Up to date
This page is up to date for Godot
If you still find outdated information, please open an issue.
The demand for new graphics features and progress almost guarantees that you will encounter graphics bottlenecks. Some of these can be on the CPU side, for instance in calculations inside the Godot engine to prepare objects for rendering. Bottlenecks can also occur on the CPU in the graphics driver, which sorts instructions to pass to the GPU, and in the transfer of these instructions. And finally, bottlenecks also occur on the GPU itself.
Where bottlenecks occur in rendering is highly hardware-specific. Mobile GPUs in particular may struggle with scenes that run easily on desktop.
Understanding and investigating GPU bottlenecks is slightly different to the situation on the CPU. This is because, often, you can only change performance indirectly by changing the instructions you give to the GPU. Also, it may be more difficult to take measurements. In many cases, the only way of measuring performance is by examining changes in the time spent rendering each frame.
Draw calls, state changes, and APIs¶
The following section is not relevant to end-users, but is useful to provide background information that is relevant in later sections.
Godot sends instructions to the GPU via a graphics API (Vulkan, OpenGL, OpenGL ES or WebGL). The communication and driver activity involved can be quite costly, especially in OpenGL, OpenGL ES and WebGL. If we can provide these instructions in a way that is preferred by the driver and GPU, we can greatly increase performance.
Nearly every API command in OpenGL requires a certain amount of validation to make sure the GPU is in the correct state. Even seemingly simple commands can lead to a flurry of behind-the-scenes housekeeping. Therefore, the goal is to reduce these instructions to a bare minimum and group together similar objects as much as possible so they can be rendered together, or with the minimum number of these expensive state changes.
In 2D, the costs of treating each item individually can be prohibitively high - there can easily be thousands of them on the screen. This is why 2D batching is used with OpenGL-based rendering methods. Multiple similar items are grouped together and rendered in a batch, via a single draw call, rather than making a separate draw call for each item. In addition, this means state changes, material and texture changes can be kept to a minimum.
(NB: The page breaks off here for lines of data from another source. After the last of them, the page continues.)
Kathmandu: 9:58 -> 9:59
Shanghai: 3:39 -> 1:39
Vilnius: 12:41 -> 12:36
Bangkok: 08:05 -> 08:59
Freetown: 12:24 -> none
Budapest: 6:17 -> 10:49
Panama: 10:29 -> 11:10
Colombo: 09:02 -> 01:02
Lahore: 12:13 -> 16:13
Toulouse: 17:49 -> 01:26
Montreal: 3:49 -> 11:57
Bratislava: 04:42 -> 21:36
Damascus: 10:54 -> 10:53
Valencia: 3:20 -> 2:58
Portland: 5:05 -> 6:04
Vulkan-based rendering methods do not use 2D batching yet. Since draw calls are much cheaper with Vulkan compared to OpenGL, there is less of a need to have 2D batching (although it can still be beneficial in some cases).
In 3D, we still aim to minimize draw calls and state changes. However, it can be more difficult to batch together several objects into a single draw call. 3D meshes tend to comprise hundreds or thousands of triangles, and combining large meshes in real-time is prohibitively expensive. The costs of joining them quickly exceeds any benefits as the number of triangles grows per mesh. A much better alternative is to join meshes ahead of time (static meshes in relation to each other). This can be done by artists, or programmatically within Godot using an add-on.
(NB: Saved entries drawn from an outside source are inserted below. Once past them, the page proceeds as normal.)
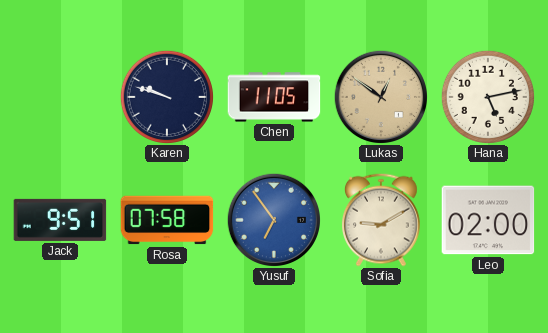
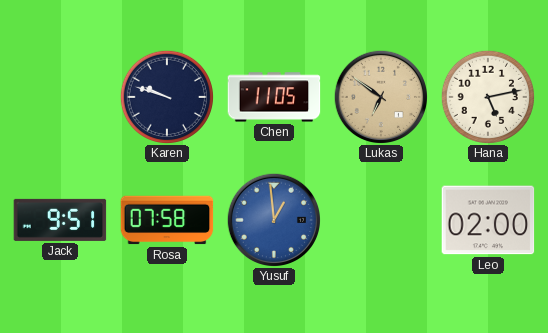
Lukas: 12:51 -> 6:51
Yusuf: 6:54 -> 12:59
Sofia: 9:10 -> none
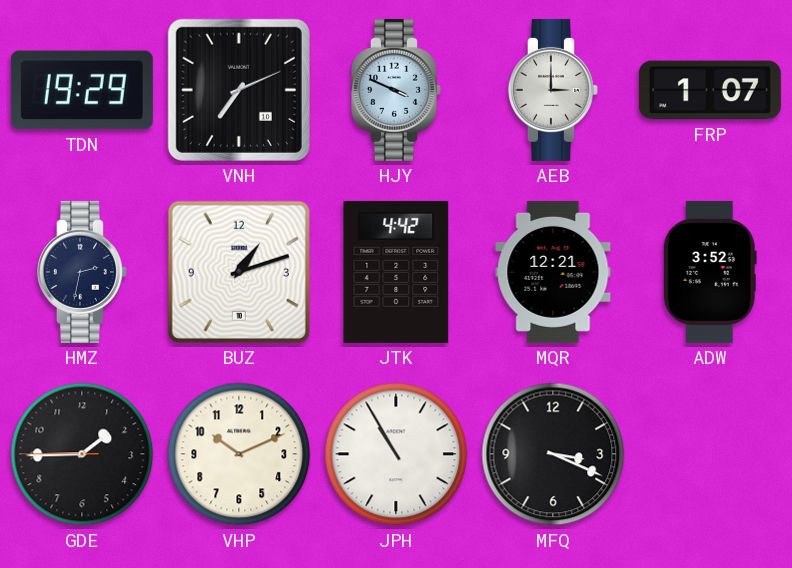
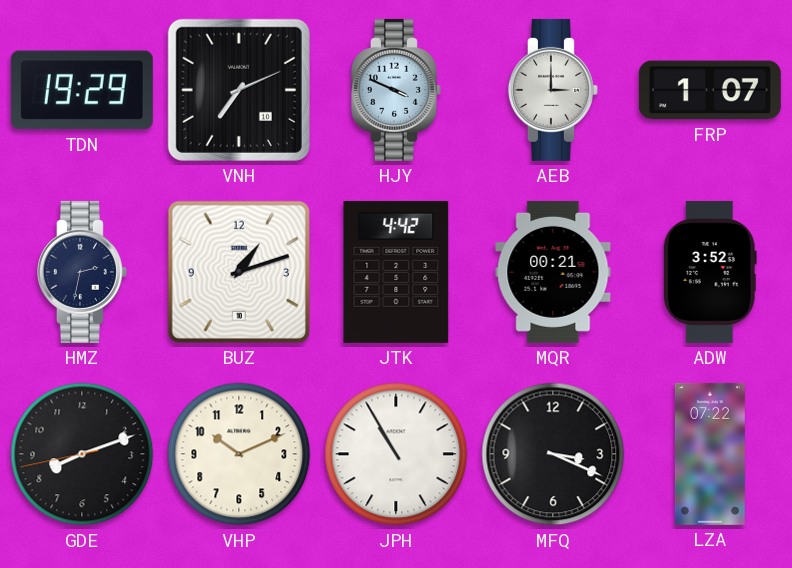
MQR: 12:21 -> 00:21
GDE: 1:44 -> 8:11
LZA: none -> 07:22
There is also a cost to batching together objects in 3D. Several objects rendered as one cannot be individually culled. An entire city that is off-screen will still be rendered if it is joined to a single blade of grass that is on screen. Thus, you should always take objects' location and culling into account when attempting to batch 3D objects together. Despite this, the benefits of joining static objects often outweigh other considerations, especially for large numbers of distant or low-poly objects.
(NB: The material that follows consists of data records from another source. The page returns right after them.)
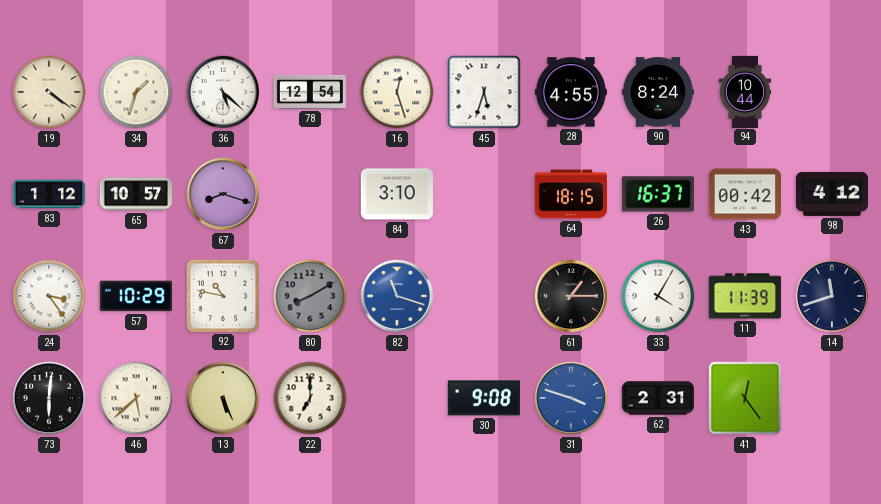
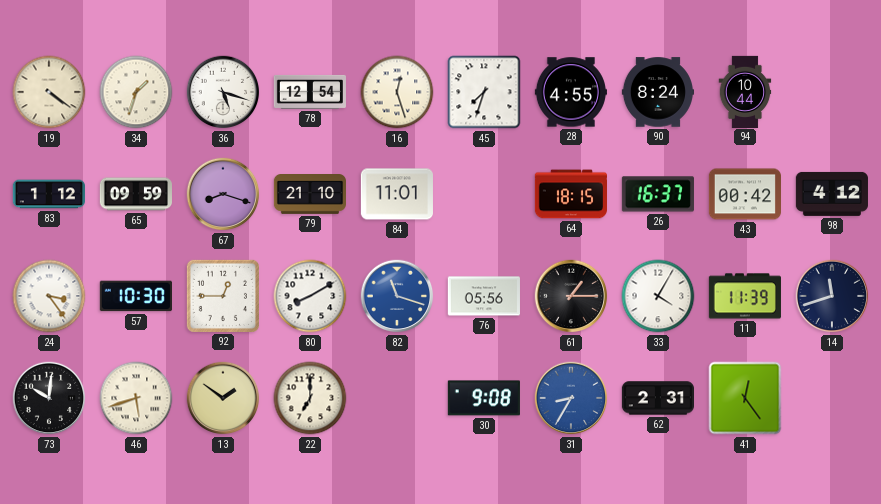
36: 5:22 -> 5:18
45: 5:33 -> 7:33
65: 10:57 -> 09:59
79: none -> 21:10
84: 3:10 -> 11:01
57: 10:29 -> 10:30
92: 10:47 -> 12:45
80 dial: grey -> white
76: none -> 05:56
73: 6:01 -> 10:01
46: 5:38 -> 5:42
13: 5:26 -> 1:51
31: 3:48 -> 8:35
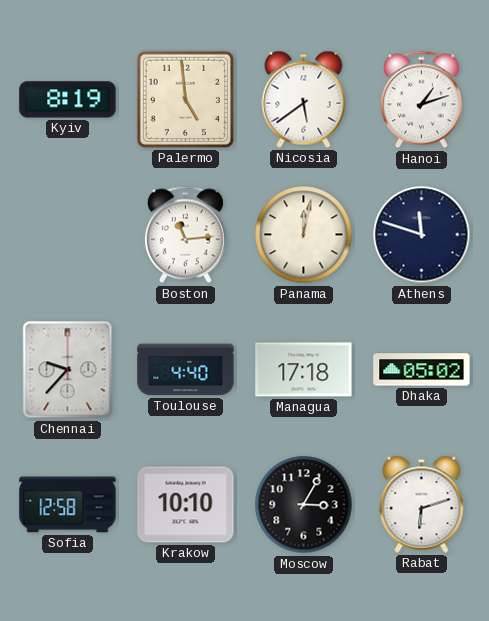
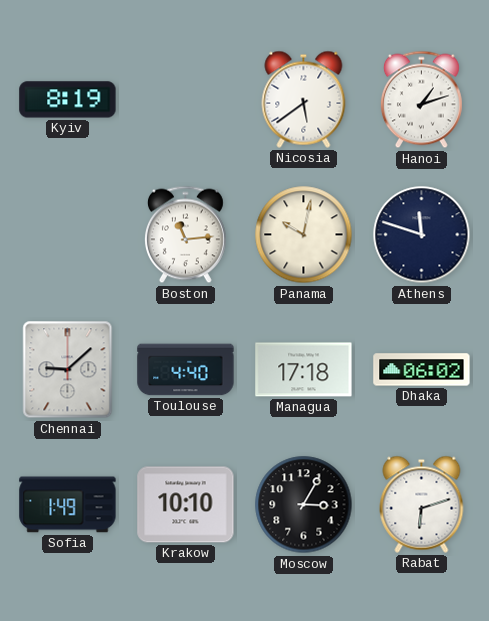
Palermo: 4:59 -> none
Panama: 12:02 -> 10:02
Chennai: 9:37 -> 9:08
Dhaka: 05:02 -> 06:02
Sofia: 12:58 -> 1:49
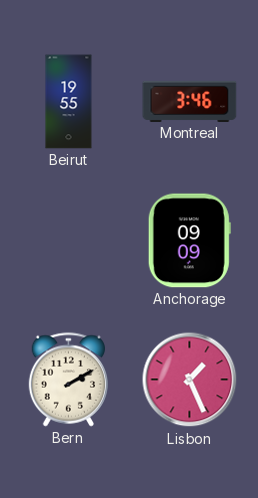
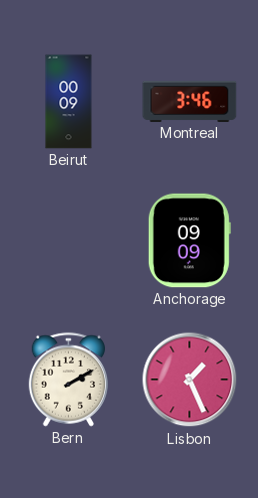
Beirut: 19:55 -> 00:09
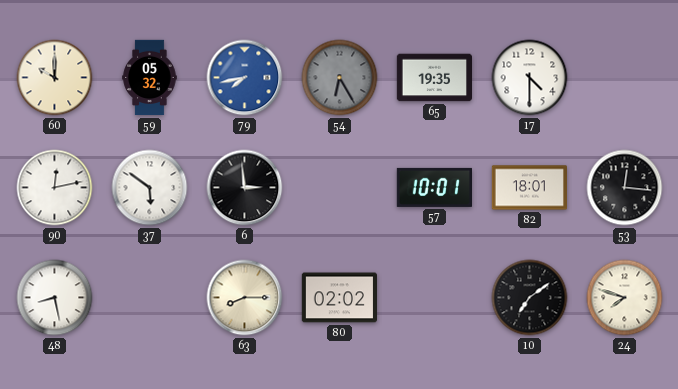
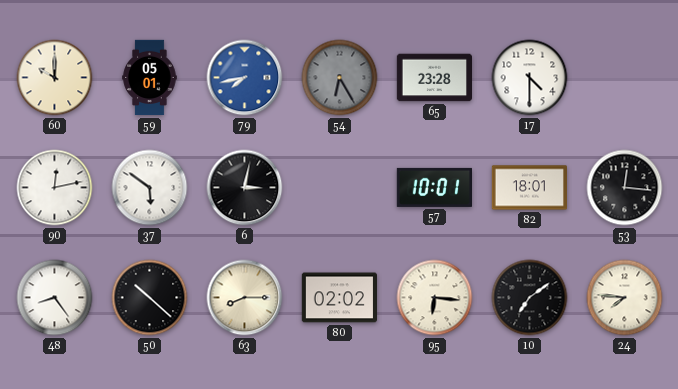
59: 05:32 -> 05:01
65: 19:35 -> 23:28
6: 2:59 -> 3:02
48: 8:28 -> 8:24
50: none -> 10:22
95: none -> 6:16
24: 7:48 -> 7:46
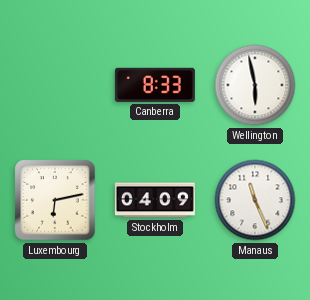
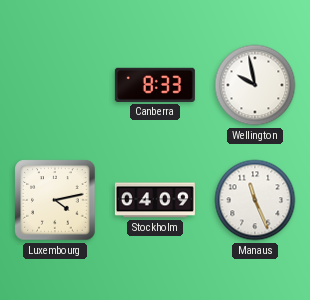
Wellington: 5:58 -> 9:58
Luxembourg: 6:13 -> 4:13
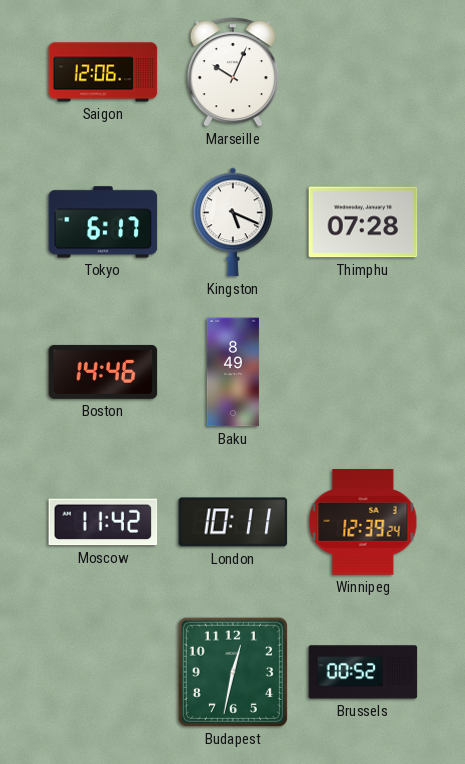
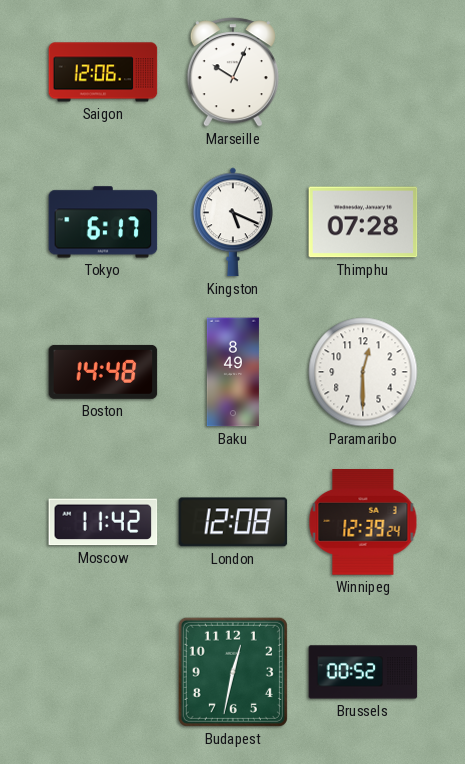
Boston: 14:46 -> 14:48
Paramaribo: none -> 12:30
London: 10:11 -> 12:08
For more information on 3D specific optimizations, see Optimizing 3D performance.
Reuse shaders and materials¶
The Godot renderer is a little different to what is out there. It's designed to minimize GPU state changes as much as possible. StandardMaterial3D does a good job at reusing materials that need similar shaders. If custom shaders are used, make sure to reuse them as much as possible. Godot's priorities are:
Reusing Materials: The fewer different materials in the scene, the faster the rendering will be. If a scene has a huge amount of objects (in the hundreds or thousands), try reusing the materials. In the worst case, use atlases to decrease the amount of texture changes.
Reusing Shaders: If materials can't be reused, at least try to reuse shaders. Note: shaders are automatically reused between StandardMaterial3Ds that share the same configuration (features that are enabled or disabled with a check box) even if they have different parameters.
If a scene has, for example, 20,000 objects with 20,000 different materials each, rendering will be slow. If the same scene has 20,000 objects, but only uses 100 materials, rendering will be much faster.
Pixel cost versus vertex cost¶
You may have heard that the lower the number of polygons in a model, the faster it will be rendered. This is really relative and depends on many factors.
On a modern PC and console, vertex cost is low. GPUs originally only rendered triangles. This meant that every frame:
All vertices had to be transformed by the CPU (including clipping).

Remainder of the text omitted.